Após a partida, Vini Jr. se manifestou em comunicado: “Racistas são, acima de tudo, covardes. Precisam colocar a camisa na boca para demonstrar como são fracos. Mas eles têm, ao lado, proteção de outros que, teoricamente, têm a obrigação de punir”. Ele também criticou a execução do protocolo antirracismo da Fifa, afirmando que o incidente “não é novidade” em sua vida e na de sua família: “Eu recebi cartão amarelo por comemorar um gol. Ainda sem entender o porquê disso. Do outro lado, apenas um protocolo mal executado e que de nada serviu. Não gosto de aparecer em situações como essa, ainda mais depois de uma grande vitória e que as manchetes têm que ser sobre o Real Madrid, mas é necessário”.
A Confederação Brasileira de Futebol (CBF) publicou nota em apoio a Vini Jr.: “Racismo é crime. É inaceitável. Não pode existir no futebol nem em lugar algum”. A entidade elogiou a atitude do jogador de acionar o protocolo, classificando-a como “exemplo de coragem e dignidade” e reafirmou seu compromisso na “luta contra toda forma de discriminação”.
Segundo relato de Kylian Mbappé, companheiro de Vini, Prestianni teria chamado o brasileiro de “macaco” cinco vezes durante o incidente. “Depois o número 25 (Prestianni), não quero falar o nome dele porque ele não merece, começou a dizer palavras inaceitáveis. E depois meteu sua cara dentro da camisa para que as câmeras não captassem o que ele dizia e disse cinco vezes que Vini é um macaco. Eu, Vini e muitos jogadores do Real Madrid perdemos o controle”, declarou o francês.
O árbitro François Letexier acionou o protocolo antirracismo da Fifa, paralisando o jogo por cerca de 10 minutos. Durante a interrupção, os jogadores do Real Madrid se dirigiram ao banco em protesto e Mbappé discutiu com o capitão do Benfica, Otamendi. A torcida do Benfica vaiou Vini Jr., mas sem utilizar termos racistas, segundo a TNT Sports. Após a avaliação da arbitragem, a partida foi retomada, sem punição a Prestianni pelo suposto ato discriminatório.

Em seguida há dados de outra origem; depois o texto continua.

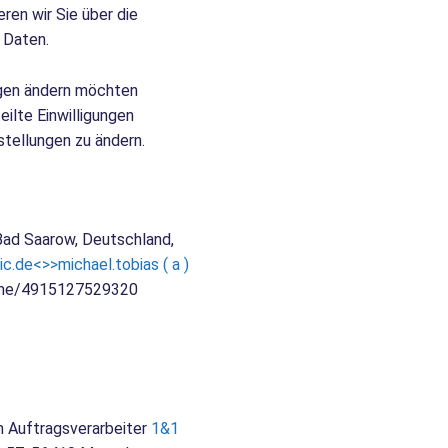
ren wir Sie über die
 Daten.
ngen ändern möchten
teilte Einwilligungen
stellungen zu ändern.
 Bad Saarow, Deutschland,
ic.de<>>michael.tobias ( a )
a.me/4915127529320
m Auftragsverarbeiter
1&1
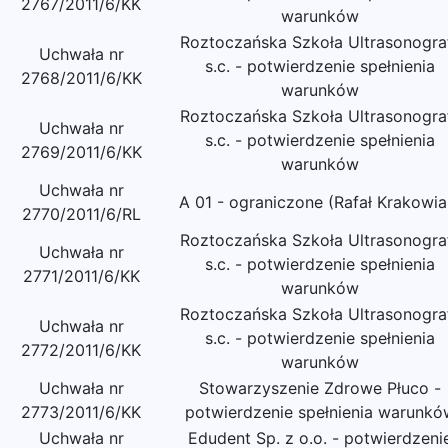
2767/2011/6/KK
warunków
Roztoczańska Szkoła Ultrasonograf
Uchwała nr
s.c. - potwierdzenie spełnienia
2768/2011/6/KK
warunków
Roztoczańska Szkoła Ultrasonograf
Uchwała nr
s.c. - potwierdzenie spełnienia
2769/2011/6/KK
warunków
Uchwała nr
A 01 - ograniczone (Rafał Krakowia
2770/2011/6/RL
Roztoczańska Szkoła Ultrasonograf
Uchwała nr
s.c. - potwierdzenie spełnienia
2771/2011/6/KK
warunków
Roztoczańska Szkoła Ultrasonograf
Uchwała nr
s.c. - potwierdzenie spełnienia
2772/2011/6/KK
warunków
Uchwała nr
Stowarzyszenie Zdrowe Płuco -
2773/2011/6/KK
potwierdzenie spełnienia warunkó
Uchwała nr
Edudent Sp. z o.o. - potwierdzeni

Mbappé destacou a responsabilidade dos atletas como exemplo para as novas gerações: “A gente não queria voltar a jogar porque isso é inaceitável, não passa uma boa imagem a todas crianças que nos assistem. Isso é Champions League, uma competição que todos os jovens querem jogar. Temos que dar bom exemplo, não somos perfeitos. Eu não sou perfeito, Vini não é perfeito. Todos os jogadores que estavam em campo, mas algumas coisas não podemos aceitar. Quero deixar as coisas claras: não quero generalizar, estou falando desse jogador”.

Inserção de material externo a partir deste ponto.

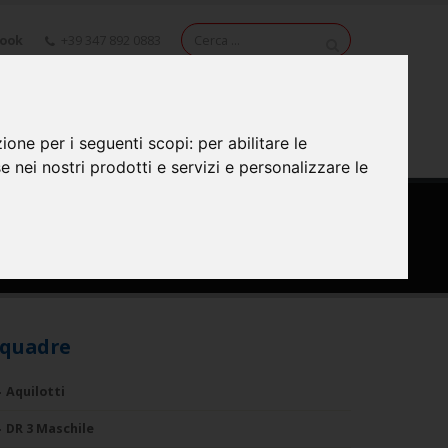
book
+39 347 892 0883
NEWS
VIDEO
CONTATTI
zione per i seguenti scopi:
per abilitare le
se nei nostri prodotti e servizi e personalizzare le
quadre
Aquilotti
DR 3 Maschile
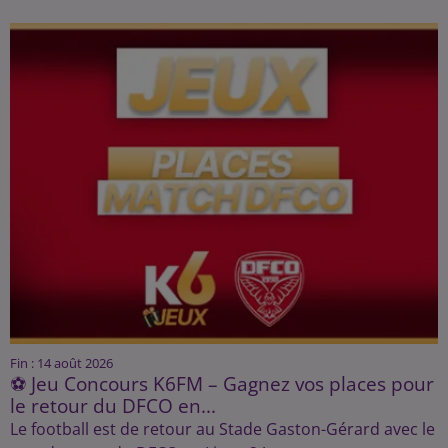
Fin : 14 août 2026
⚽ Jeu Concours K6FM – Gagnez vos places pour
le retour du DFCO en...
Le football est de retour au Stade Gaston-Gérard avec le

O francês ainda reforçou que o incidente não deve ser associado ao clube ou aos torcedores portugueses: “Já estive várias vezes em Portugal, nunca passei por isso. Tenho amigos e companheiros (portugueses) e nunca tive problema. Seria um erro falar mal do Benfica, de Portugal ou dos torcedores. Foi um jogador que, para mim, não merece jogar uma competição como a Champions, a maior competição de todas. Para mim, é inaceitável”.
Em suas redes sociais, Mbappé apoiou o colega: “Dança, Vini, e por favor nunca pare. Eles nunca dirão a nós o que devemos fazer ou não!”.
O incidente ocorreu logo após Vini Jr. abrir o placar aos 50 minutos, com um chute de pé direito, comemorando com uma dancinha em frente à torcida do Benfica, o que gerou discussão com os adversários e resultou em cartão amarelo aplicado pelo árbitro.